He thought he saw an argument
That proved he was the Pope:
He looked again, and found it was
A Bar of Mottled Soap.
“A fact so dread,” he faintly said,
“Extinguishes all hope!”
-from The Mad Gardener’s Song,
by Lewis Carroll
During the summer of 2010, the field of popular theology produced a bumper crop of exciting new ideas, nourished by the very best of natural fertilizers. For example:
Janice Sevre-Duszynska, who identifies herself as a “Roman Catholic womanpriest,” chastised the Vatican in a July op-ed column written for the Lexington (Kentucky) Herald-Leader. The column was illustrated with a picture of Sevre-Duszynska in priestly vestments— which should be satisfactory proof that she really is a priest, for all those who believe that they really were visited by little witches and goblins on Halloween.

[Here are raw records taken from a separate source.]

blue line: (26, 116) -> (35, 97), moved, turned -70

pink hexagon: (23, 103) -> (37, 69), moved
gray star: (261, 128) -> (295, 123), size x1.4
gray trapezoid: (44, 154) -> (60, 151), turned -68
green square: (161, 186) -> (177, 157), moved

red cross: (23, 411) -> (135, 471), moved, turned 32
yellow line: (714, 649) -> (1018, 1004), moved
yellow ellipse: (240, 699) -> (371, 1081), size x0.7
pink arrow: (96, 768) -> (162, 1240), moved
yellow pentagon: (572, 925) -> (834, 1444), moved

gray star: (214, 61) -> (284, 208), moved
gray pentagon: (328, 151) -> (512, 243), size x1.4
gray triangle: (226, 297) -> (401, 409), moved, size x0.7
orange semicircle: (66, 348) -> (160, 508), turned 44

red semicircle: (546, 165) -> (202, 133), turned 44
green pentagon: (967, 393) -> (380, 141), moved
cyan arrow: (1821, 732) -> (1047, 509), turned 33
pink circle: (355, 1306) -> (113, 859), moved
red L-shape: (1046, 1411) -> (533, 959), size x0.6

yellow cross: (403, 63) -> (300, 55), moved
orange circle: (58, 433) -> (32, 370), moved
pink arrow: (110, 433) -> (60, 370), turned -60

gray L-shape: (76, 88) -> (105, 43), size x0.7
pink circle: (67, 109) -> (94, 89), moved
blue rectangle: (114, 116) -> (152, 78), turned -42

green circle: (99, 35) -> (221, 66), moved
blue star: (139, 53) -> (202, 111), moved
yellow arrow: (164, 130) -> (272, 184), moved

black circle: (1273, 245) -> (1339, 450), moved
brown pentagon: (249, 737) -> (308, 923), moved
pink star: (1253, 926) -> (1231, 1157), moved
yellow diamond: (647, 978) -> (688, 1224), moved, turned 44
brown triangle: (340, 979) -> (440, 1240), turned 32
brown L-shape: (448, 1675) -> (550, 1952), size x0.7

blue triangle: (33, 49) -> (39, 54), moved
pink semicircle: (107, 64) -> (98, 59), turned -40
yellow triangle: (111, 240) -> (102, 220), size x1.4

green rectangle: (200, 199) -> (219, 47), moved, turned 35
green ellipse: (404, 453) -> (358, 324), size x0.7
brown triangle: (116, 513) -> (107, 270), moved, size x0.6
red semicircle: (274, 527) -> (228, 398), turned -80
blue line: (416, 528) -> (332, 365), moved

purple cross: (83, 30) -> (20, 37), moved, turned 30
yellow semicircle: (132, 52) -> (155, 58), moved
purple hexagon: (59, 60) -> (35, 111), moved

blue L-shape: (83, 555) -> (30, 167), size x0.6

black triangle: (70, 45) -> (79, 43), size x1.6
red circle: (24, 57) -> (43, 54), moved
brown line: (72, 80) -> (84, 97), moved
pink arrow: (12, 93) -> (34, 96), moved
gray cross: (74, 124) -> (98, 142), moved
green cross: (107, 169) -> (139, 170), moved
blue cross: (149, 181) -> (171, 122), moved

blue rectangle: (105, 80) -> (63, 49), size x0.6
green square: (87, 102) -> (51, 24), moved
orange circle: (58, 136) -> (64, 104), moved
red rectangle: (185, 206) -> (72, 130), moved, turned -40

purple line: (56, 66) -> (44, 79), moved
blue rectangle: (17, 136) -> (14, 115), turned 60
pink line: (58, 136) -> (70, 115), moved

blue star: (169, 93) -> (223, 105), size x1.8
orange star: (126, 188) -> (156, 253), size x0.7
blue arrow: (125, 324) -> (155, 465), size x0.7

The title of the Herald-Leader column encapsulates the self-identified priestess’ demand: “Don’t equate women priests with pedophiles.”
She has a point. There are very salient differences between pedophiles and female Catholic priests. Offhand I can think of two:
1) Nobody ever writes a newspaper column identifying himself as a pedophile.
2) Pedophiles exist.
A FAITH OF MY VERY OWN
“Nobody gets to tell me that I’m not a Catholic,” wrote Charles Pierce in a lengthy essay entitled “What I Believe,” which was featured in an August issue of the Boston Sunday Globe magazine.
For most readers, no doubt, questions about what Charles Pierce believes are secondary only to the question: Who the hell is Charles Pierce? But he must be a very important person, if no one has the authority to tell him that he’s not a Catholic.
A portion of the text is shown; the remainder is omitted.